Markets are calm for now, but long-term government borrowing costs have, for most of this year, been well above the levels they reached after the Liz Truss mini-budget. My worry is that, as the OBR’s borrowing forecasts inevitably get blown apart, markets will get jittery again. Reeves talks a good game on prudence, but this is a very left-wing front bench – and a very left-wing Parliamentary Labour Party.

The picture is this: lots of rhetoric about prudence, but huge risks being taken with borrowing that could easily trigger financial turmoil, especially if inflation rises. And that could happen. Meanwhile, the natural enterprise of the British people, which I deeply believe in, is being steadily corralled by government policy.

Myers: How have we ended up with such high levels of public spending alongside such terrible public services?

Halligan: A lot of public spending is going on the state itself – on the ‘Blob’. We have a third more civil servants than we had in 2016, which is absolutely insane. And despite this, public-sector productivity has plunged.

Working from home is often less efficient. It can work in some circumstances, particularly for people who want to stay home and look after children, but for many roles, it just doesn’t. Trying to get a state-run body or ministry to answer the phone, for example, is now extremely difficult.

Much of the money is going into public-sector wage rises, which have been substantial. Average public-sector pay is well above average private-sector pay. Public-sector workers also enjoy extensive benefits – sick leave, maternity leave, sabbaticals, entitlements and gold-plated, index-linked pensions that are completely unaffordable. Some workers receive pensions for more years than they actually work because their pension age is so low.

This system was built for a different time and demographic, and it desperately needs reform. Public-sector pensions are going to literally cripple the nation’s finances. Yet everyone deciding policy on public-sector pensions (ministers, officials, civil servants) has a public sector pension themselves, so there is little incentive for change. The rest of us need to recognise this ‘pensions apartheid’, because a third to a half of council tax can go towards public-sector pensions. That is why services like bin collection can suffer and why council tax can still rise at the same time.

On top of this, political parties – including Labour – tend to throw money at public services as an end in itself, without insisting on reforms. NHS waiting lists, for example, remain huge, even though more money is being poured in. Many people turn to private arrangements to access the healthcare they can no longer get from the NHS. This demonstrates the problem: endless state money is often treated as the end goal, rather than a means to achieve better outcomes.

Ultimately, what we need is proper reform of the state, including tackling entrenched vested interests. Without a national conversation on the size of the state and how public money is allocated, Britain’s public finances will continue to deteriorate. Our current level of borrowing and debt-interest payments is deeply unsustainable, and something has to give.

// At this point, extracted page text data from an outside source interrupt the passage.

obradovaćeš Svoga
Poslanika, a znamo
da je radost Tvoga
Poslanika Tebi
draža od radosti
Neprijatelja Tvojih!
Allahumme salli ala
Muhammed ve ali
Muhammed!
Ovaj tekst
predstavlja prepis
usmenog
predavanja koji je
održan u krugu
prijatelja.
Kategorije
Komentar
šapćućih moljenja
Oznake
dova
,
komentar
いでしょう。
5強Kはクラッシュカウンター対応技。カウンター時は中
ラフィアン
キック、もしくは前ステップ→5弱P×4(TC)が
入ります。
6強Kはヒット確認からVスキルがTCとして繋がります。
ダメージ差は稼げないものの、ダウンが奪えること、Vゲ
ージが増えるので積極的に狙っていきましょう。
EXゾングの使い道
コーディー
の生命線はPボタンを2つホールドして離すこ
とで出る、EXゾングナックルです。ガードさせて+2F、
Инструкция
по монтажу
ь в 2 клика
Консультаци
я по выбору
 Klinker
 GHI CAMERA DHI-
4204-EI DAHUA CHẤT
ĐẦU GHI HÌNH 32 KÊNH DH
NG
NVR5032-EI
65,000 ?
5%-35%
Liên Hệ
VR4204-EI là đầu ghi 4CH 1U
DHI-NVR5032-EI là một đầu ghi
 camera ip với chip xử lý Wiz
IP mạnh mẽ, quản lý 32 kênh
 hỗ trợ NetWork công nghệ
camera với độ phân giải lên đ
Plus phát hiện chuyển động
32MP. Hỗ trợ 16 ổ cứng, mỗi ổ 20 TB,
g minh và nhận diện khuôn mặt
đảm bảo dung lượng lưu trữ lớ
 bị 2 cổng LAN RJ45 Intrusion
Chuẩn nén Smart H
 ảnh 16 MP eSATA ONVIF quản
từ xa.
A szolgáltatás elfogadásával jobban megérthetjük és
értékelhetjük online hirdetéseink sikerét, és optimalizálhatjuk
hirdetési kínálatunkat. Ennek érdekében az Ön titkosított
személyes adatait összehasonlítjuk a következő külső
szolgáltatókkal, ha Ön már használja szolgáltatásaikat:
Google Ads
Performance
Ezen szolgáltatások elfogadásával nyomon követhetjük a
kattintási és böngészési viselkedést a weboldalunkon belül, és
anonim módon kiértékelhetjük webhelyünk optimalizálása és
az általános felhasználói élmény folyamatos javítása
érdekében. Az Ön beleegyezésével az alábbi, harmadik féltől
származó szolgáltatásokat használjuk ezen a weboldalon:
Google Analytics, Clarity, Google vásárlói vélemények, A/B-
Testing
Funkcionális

Myers: What problems are on the horizon that the government and the commentariat are ignoring?

Halligan: Right now inflation is 3.6 per cent, and we’re still an outlier in the G7 – almost double the Bank of England’s two per cent target. The Eurozone is bang on target. The US is lower, despite tariffs. Not that we can compare ourselves to America anyway – it has the reserve currency and a mighty national balance sheet.

So we have an inflation problem. We also have a slow growth problem. Markets can see that. And Reeves has loaded the balance sheet with huge extra borrowing without the early tax revenues or growth measures to justify it. The taxes come much later – if they ever come. So if inflation rises, all those concerns will flare up instantly.

Why might inflation rise? Well, the oil price is down 20 to 25 per cent this year – around $60 to $65 a barrel, historically low. But we are massive importers of oil, energy and food. And much of the current low oil price is due to a sluggish world economy and, crucially, a row inside OPEC. The big producers, the Saudis and others, are trying to force smaller members to stop cheating on quotas by deliberately keeping prices lower for now. Once that politics unwinds, OPEC can take prices back up. They still control 40 per cent of supply and 80 per cent of reserves. Anyone who says OPEC isn’t important doesn’t understand geopolitics.

Oil remains absolutely vital to inflation, especially for countries like ours with very expensive domestic energy. We are extremely vulnerable to a rise. If oil prices jump, UK inflation will jump. And once inflation looks ‘toppy’ again, this idea that the UK is an inflation outlier will harden in the markets. Shorting the UK will become ‘the trade’. That’s the danger. And my concern is that no one in Downing Street understands any of this.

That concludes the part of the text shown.